Noting that a trough from the LPA extended to the coast of Tamil Nadu-south Andhra Pradesh, the Meteorological Department, in its bulletin, stated that most places of coastal Tamil Nadu and the Union Territory would, on Sunday, receive rain or thundershowers. Many interior pockets of the State were also likely to get rain.

The origin of cyclonic storm Phyan, which crossed the coast of Maharashtra between Alibag and Mumbai on Wednesday, could be traced to the formation of an LPA over the same Comorin region on November 6.

This was responsible for Tamil Nadu receiving widespread rainfall during November 7-10.

The spell of rain, which resulted in the death of around 80 people, including 43 in the Nilgiris district, led to realisation of 19 cm rainfall all over the State.
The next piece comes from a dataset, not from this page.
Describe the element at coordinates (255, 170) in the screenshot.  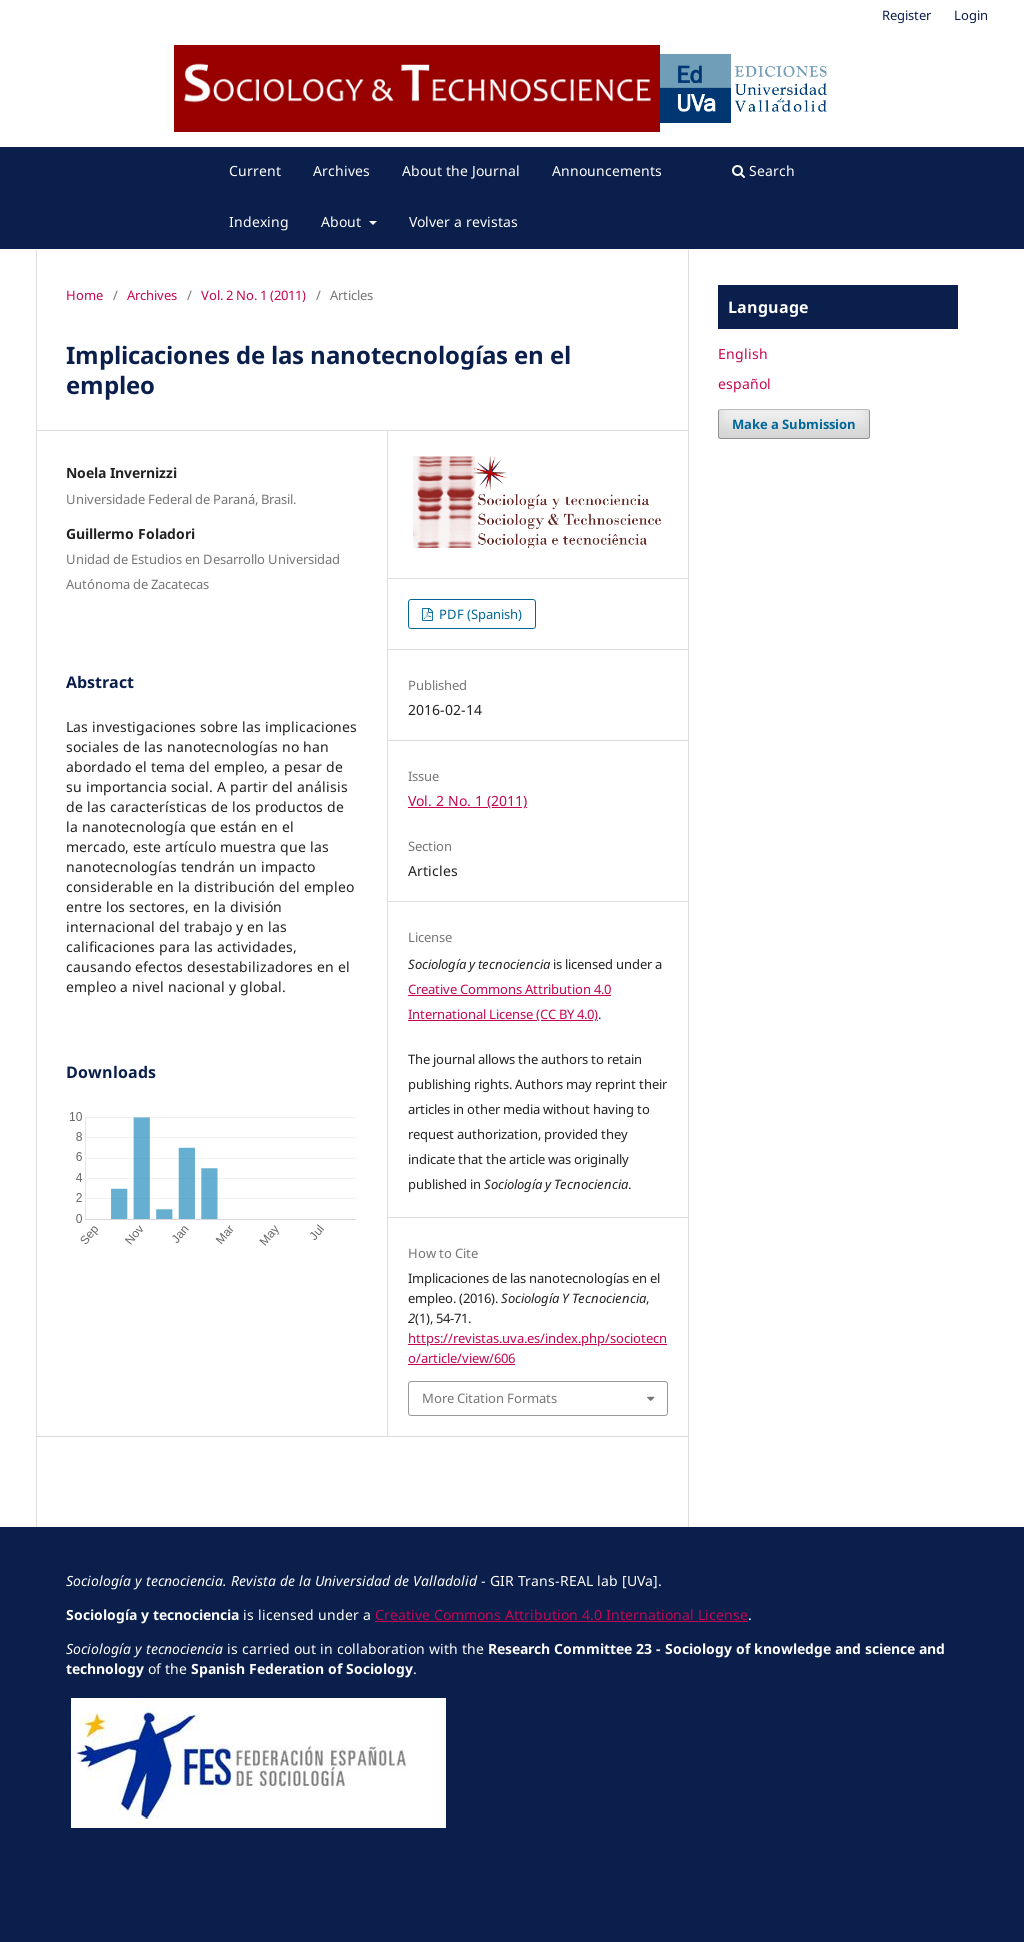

The normal amount of rainfall for the week ending November 11 is usually around 4 cm.

All the districts recorded excess rainfall in the week, with the Nilgiris leading. The western district registered 54 cm against the normal 4 cm, a deviation of 1,245 per cent. Chennai and Nagapattinam received 41 cm each (normal: 8.4 cm and 10 cm); Cuddalore — 40 cm (7.5 cm) and Kancheepuram — 36.3 cm (7.8 cm).

Tiruchi and Madurai recorded 15 cm and 16 cm (normal: 3.3 cm and 4 cm). The Union Territory of Puducherry received about 39 cm (10 cm).

As regards the season’s rainfall (October 1 to November 11), the State, as a whole, received 27.5 cm against the normal 25.6 cm, a deviation of seven per cent.

By meteorological standards, deviation in the range of minus 19 per cent to plus 19 per cent is considered normal. While seven districts each registered excess and deficient rainfall, 17 came under the category of normal.